### DATASET EXTRACT
——————————

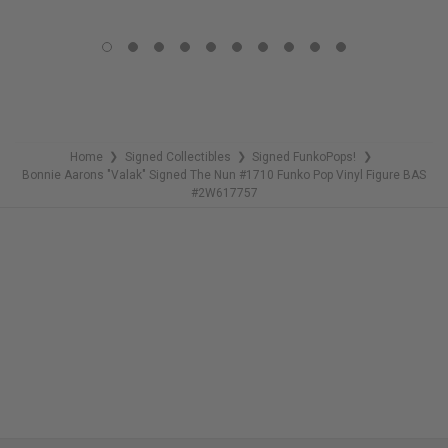
LIMITED
LIMITED
COPIES
COPIES
REMAINING
REMAINING
Home
Signed Collectibles
Signed FunkoPops!
❯
❯
❯
Bonnie Aarons "Valak" Signed The Nun #1710 Funko Pop Vinyl Figure BAS
#2W617757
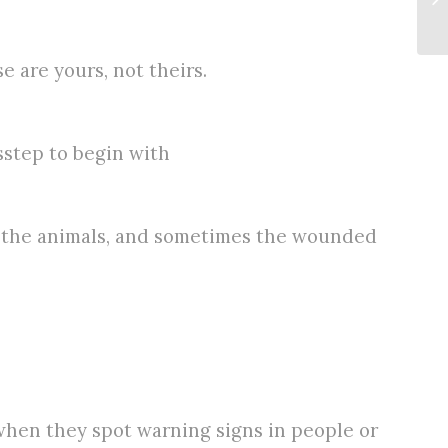
 are yours, not theirs.
sstep to begin with
ll the animals, and sometimes the wounded
when they spot warning signs in people or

——————————

### TASK DIRECTIONS
Please copy every line of the records above in which "Signed" appears.

### THE ANSWER
Signed Collectibles
Signed FunkoPops!
Bonnie Aarons "Valak" Signed The Nun #1710 Funko Pop Vinyl Figure BAS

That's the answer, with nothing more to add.